The offense can carry up to a four-year jail term, according to a prosecutor. Sentences will be handed out at a later date.
The five who were convicted Monday were Baruch Karagula and Yehoshua Ben-Ezra, the contractors; Micha Bar-Ilan, the bridge's engineer; Adam Mishori, the head of Irgunit, the firm that subcontracted to Baruch and Karagula; and Yoram Eyal, the head of the organizing committee for the international games.
Two Australian athletes were immediately killed July 14, 1997, and hundreds of other participants at the games were injured when the pedestrian bridge in the city of Ramat Gan collapsed, plunging scores of people into the Yarkon River.
Two more Australians died weeks later as a result of complications linked to contaminants in the river, and dozens of athletes who were injured in the bridge collapse later suffered illnesses.
A week after the collapse, an Israeli commission found that the accident was caused by a chain of failures involving the bridge's planning and construction.
In October 1997, an Australian newspaper that had tests conducted on the river's water concluded that the athletes "fell into a deadly cocktail of chemicals and pollutants" resembling "diluted sewage."

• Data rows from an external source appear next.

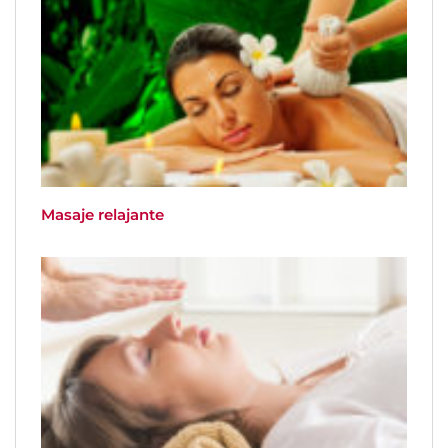
Masaje relajante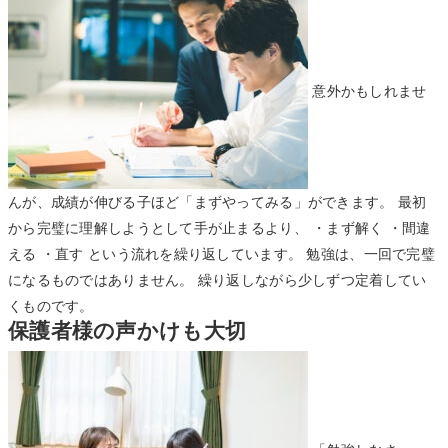
意外かもしれませ
んが、成績が伸びる子ほど「まずやってみる」ができます。 最初
から完璧に理解しようとして手が止まるより、 ・まず解く ・間違
える ・直す という流れを繰り返しています。 勉強は、一回で完璧
になるものではありません。 繰り返しながら少しずつ定着してい
くものです。
保護者様の声かけも大切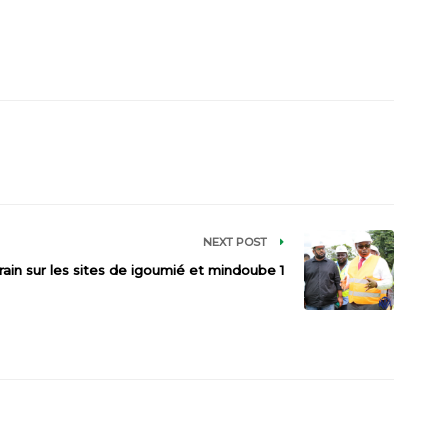
NEXT POST
rrain sur les sites de igoumié et mindoube 1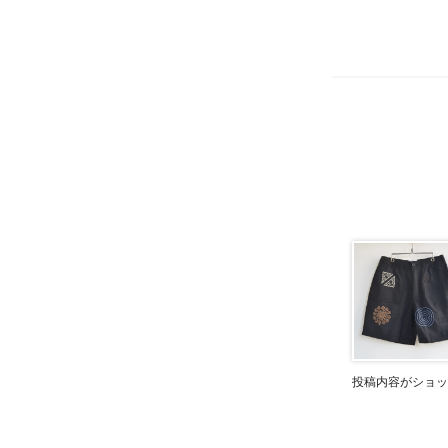
投稿内容がショッ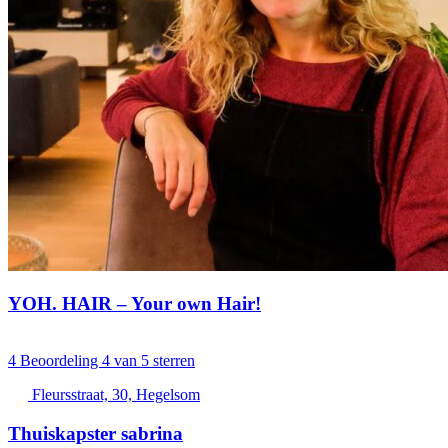
YOH. HAIR – Your own Hair!
4
Beoordeling 4 van 5 sterren
Fleursstraat, 30, Hegelsom
Thuiskapster sabrina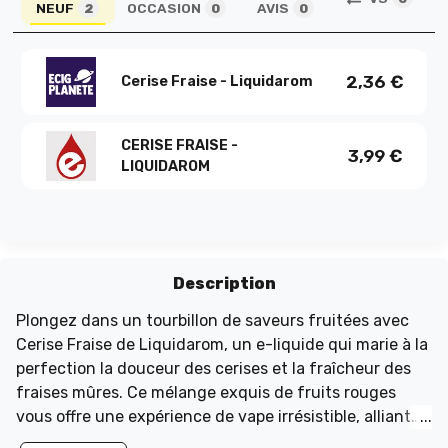
NEUF
OCCASION
AVIS
2
0
0
2,36
€
Cerise Fraise - Liquidarom
CERISE FRAISE -
3,99
€
LIQUIDAROM
Description
Plongez dans un tourbillon de saveurs fruitées avec
Cerise Fraise de Liquidarom, un e-liquide qui marie à la
perfection la douceur des cerises et la fraîcheur des
fraises mûres. Ce mélange exquis de fruits rouges
vous offre une expérience de vape irrésistible, alliant
des notes sucrées et acidulées qui éveilleront vos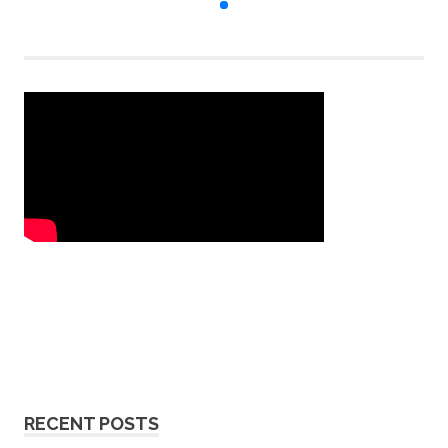
RECENT POSTS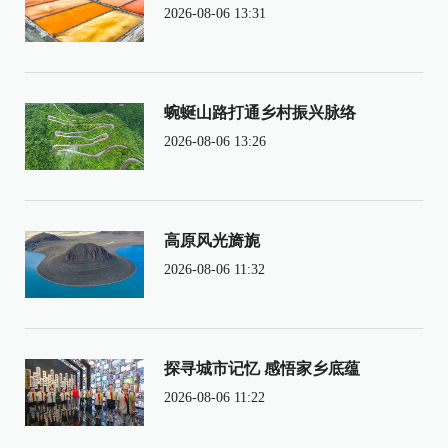
2026-08-06 13:31
蜿蜒山路打通乡村振兴脉络
2026-08-06 13:26
高原风光旖旎
2026-08-06 11:32
探寻城市记忆 感悟家乡底蕴
2026-08-06 11:22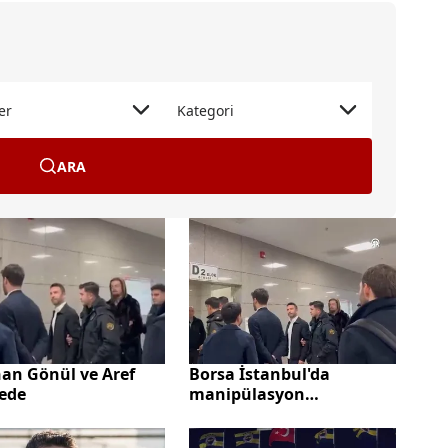
er
Kategori
ARA
an Gönül ve Aref
Borsa İstanbul'da
yede
manipülasyon
soruşturması! Gökhan
Gönül'ün de bulunduğu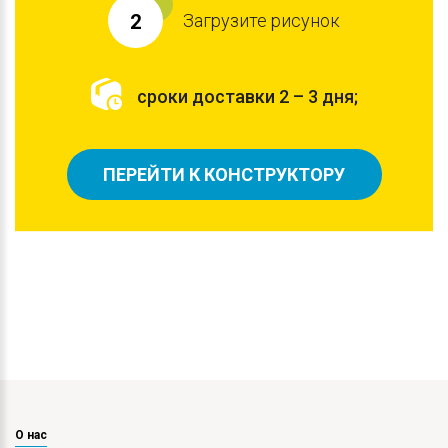
Загрузите рисунок
2
сроки доставки 2 – 3 дня;
ПЕРЕЙТИ К КОНСТРУКТОРУ
О нас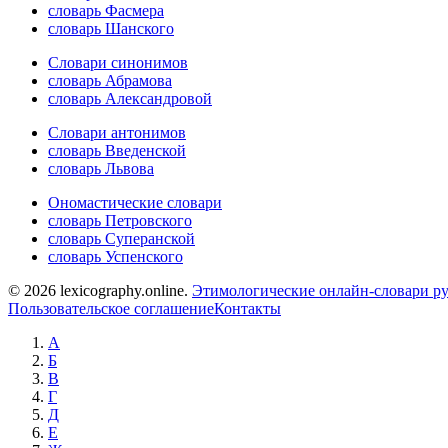
словарь Фасмера
словарь Шанского
Словари синонимов
словарь Абрамова
словарь Александровой
Словари антонимов
словарь Введенской
словарь Львова
Ономастические словари
словарь Петровского
словарь Суперанской
словарь Успенского
© 2026 lexicography.online.
Этимологические онлайн-словари ру
Пользовательское соглашение
Контакты
А
Б
В
Г
Д
Е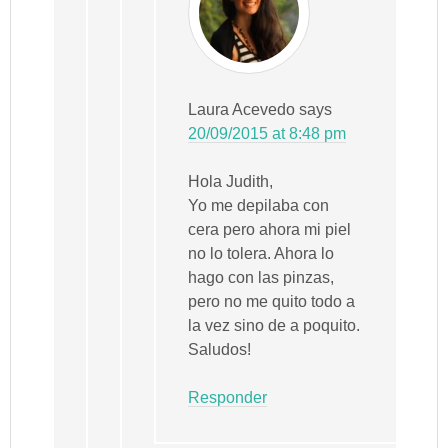
Laura Acevedo
says
20/09/2015 at 8:48 pm
Hola Judith,
Yo me depilaba con
cera pero ahora mi piel
no lo tolera. Ahora lo
hago con las pinzas,
pero no me quito todo a
la vez sino de a poquito.
Saludos!
Responder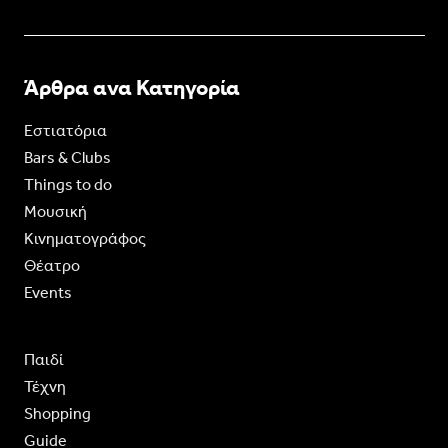
Άρθρα ανα Κατηγορία
Εστιατόρια
Bars & Clubs
Things to do
Moυσική
Κινηματογράφος
Θέατρο
Events
Παιδί
Τέχνη
Shopping
Guide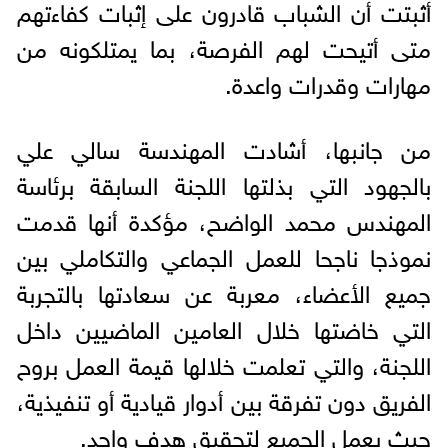
أثبتت أن الشباب قادرون على إثبات كفاءتهم
متى أتيحت لهم الفرصة، بما يمتلكونه من
مهارات وقدرات واعدة.
من جانبها، أشادت المهندسة سالي علي
بالجهود التي بذلتها اللجنة السابقة برئاسة
المهندس محمد الواضح، مؤكدة أنها قدمت
نموذجا ناجحا للعمل الجماعي والتكاملي بين
جميع الأعضاء، معربة عن سعادتها بالتجربة
التي خاضتها خلال العامين الماضيين داخل
اللجنة، والتي تعلمت خلالها قيمة العمل بروح
الفريق دون تفرقة بين أدوار قيادية أو تنفيذية،
حيث يعمل الجميع لتحقيق هدف واحد.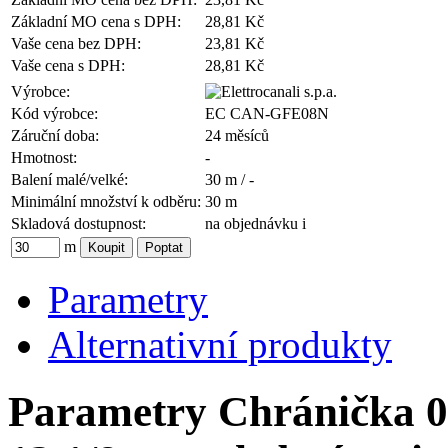
Základní MO cena s DPH:
28,81 Kč
Vaše cena bez DPH:
23,81 Kč
Vaše cena s DPH:
28,81 Kč
Výrobce:
Kód výrobce:
EC CAN-GFE08N
Záruční doba:
24 měsíců
Hmotnost:
-
Balení malé/velké:
30 m / -
Minimální množství k odběru:
30 m
Skladová dostupnost:
na objednávku
i
m
Parametry
Alternativní produkty
Parametry Chránička 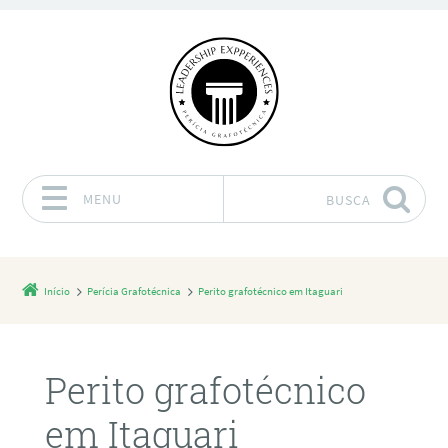
MENU
BUSCA
Pular para o conteúdo
Início
Perícia Grafotécnica
Perito grafotécnico em Itaguari
Perito grafotécnico
em Itaguari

Many of the Australian athletes have filed lawsuits against the games' organizers, the Maccabi World Union and the builders of the bridge, demanding damages for injuries, mental anguish and loss of income.
Ehud Stein, a lawyer representing the athletes, said Monday's ruling could prove decisive in the civil lawsuits.
Announcing Monday's decision, the panel said that there had been a complete lack of coordination between the parties responsible for building the bridge.
Eyal, the head of the organizing committee, sounded a repentant note after the verdict was read.
"The regret and pain of the incident will certainly accompany me and my colleagues in Maccabi until the end of our lives," he said. "We just hope the lessons will be learned and compensation arranged quickly, because the suffering of the families is awful."
He also described the Games as a "great Zionist enterprise" that he hopes will "continue to exist in the future."